Records supplied —
::::

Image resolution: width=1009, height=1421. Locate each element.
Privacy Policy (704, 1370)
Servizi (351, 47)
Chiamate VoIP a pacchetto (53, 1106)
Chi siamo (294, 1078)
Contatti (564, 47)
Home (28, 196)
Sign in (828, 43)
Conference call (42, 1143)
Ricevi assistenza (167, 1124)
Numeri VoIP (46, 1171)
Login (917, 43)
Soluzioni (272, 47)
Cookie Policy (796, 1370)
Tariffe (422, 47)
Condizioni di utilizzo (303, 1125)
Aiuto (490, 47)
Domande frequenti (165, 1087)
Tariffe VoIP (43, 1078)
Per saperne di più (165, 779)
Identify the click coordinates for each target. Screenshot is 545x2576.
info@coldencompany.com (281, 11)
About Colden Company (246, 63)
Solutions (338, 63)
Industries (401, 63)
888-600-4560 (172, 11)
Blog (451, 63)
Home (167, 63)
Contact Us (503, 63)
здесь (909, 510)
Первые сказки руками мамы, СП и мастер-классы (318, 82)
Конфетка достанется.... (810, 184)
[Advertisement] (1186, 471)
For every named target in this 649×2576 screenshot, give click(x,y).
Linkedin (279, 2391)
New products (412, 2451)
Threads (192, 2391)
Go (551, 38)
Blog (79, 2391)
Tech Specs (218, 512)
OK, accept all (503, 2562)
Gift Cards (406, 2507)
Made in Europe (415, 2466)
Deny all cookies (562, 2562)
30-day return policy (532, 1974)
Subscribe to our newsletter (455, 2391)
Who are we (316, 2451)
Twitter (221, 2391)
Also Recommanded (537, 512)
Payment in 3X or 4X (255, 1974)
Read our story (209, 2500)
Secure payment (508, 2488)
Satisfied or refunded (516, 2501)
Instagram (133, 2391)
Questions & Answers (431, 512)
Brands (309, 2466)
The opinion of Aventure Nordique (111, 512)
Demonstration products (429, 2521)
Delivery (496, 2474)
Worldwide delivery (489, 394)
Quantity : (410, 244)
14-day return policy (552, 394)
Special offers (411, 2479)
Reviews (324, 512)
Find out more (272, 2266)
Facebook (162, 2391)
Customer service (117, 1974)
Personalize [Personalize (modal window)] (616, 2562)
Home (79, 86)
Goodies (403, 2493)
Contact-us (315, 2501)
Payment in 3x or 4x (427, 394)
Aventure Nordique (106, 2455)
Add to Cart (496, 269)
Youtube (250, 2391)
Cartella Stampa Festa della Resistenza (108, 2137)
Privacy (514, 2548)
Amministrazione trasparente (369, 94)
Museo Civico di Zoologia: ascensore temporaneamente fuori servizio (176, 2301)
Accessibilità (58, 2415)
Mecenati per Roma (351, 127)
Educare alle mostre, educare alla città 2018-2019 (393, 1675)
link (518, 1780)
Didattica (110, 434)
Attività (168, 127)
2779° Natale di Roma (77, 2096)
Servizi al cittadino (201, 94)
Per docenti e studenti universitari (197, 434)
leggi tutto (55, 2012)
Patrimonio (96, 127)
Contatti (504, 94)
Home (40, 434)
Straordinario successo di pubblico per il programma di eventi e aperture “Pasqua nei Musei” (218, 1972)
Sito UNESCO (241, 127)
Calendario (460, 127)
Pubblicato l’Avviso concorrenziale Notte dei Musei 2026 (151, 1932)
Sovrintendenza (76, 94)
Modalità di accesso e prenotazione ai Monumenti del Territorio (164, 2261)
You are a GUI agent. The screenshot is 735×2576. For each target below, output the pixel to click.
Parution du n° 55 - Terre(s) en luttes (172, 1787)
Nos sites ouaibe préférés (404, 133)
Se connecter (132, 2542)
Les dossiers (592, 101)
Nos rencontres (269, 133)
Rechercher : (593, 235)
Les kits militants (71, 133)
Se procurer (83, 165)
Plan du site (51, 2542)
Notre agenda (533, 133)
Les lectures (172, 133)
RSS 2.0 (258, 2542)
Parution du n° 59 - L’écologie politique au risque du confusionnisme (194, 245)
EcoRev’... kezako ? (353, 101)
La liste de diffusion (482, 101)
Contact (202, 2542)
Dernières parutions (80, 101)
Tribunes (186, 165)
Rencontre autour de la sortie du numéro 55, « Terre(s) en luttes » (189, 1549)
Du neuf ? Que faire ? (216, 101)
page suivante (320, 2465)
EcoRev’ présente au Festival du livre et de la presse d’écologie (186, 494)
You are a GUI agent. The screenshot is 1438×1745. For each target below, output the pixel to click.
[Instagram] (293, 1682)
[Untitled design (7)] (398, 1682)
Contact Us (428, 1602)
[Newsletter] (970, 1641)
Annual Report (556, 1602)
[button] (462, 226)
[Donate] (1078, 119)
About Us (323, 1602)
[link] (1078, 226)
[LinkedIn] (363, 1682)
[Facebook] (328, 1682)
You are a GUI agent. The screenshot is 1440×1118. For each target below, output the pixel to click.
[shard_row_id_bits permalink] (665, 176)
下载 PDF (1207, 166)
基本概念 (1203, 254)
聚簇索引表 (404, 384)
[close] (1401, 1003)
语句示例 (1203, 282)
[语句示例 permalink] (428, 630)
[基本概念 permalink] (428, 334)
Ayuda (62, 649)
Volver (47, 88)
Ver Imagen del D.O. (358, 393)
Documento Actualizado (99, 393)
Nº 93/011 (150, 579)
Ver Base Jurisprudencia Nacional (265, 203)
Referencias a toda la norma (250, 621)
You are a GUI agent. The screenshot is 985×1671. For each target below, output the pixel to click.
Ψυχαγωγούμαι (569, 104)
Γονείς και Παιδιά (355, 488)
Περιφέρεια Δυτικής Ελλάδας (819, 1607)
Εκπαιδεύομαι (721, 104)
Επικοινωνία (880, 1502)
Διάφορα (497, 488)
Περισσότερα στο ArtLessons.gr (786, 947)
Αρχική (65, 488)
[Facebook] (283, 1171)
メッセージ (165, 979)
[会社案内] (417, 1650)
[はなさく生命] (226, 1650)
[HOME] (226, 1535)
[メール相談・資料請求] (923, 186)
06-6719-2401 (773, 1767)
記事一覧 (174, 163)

::::

Problem details — Taking the records above, retype every line from the one with "[button] (462, 226)" down to the one with "[close] (1401, 1003)", exactly and with nothing else.

Response to this exercise —
[button] (462, 226)
[Donate] (1078, 119)
About Us (323, 1602)
[link] (1078, 226)
[LinkedIn] (363, 1682)
[Facebook] (328, 1682)
You are a GUI agent. The screenshot is 1440×1118. For each target below, output the pixel to click.
[shard_row_id_bits permalink] (665, 176)
下载 PDF (1207, 166)
基本概念 (1203, 254)
聚簇索引表 (404, 384)
[close] (1401, 1003)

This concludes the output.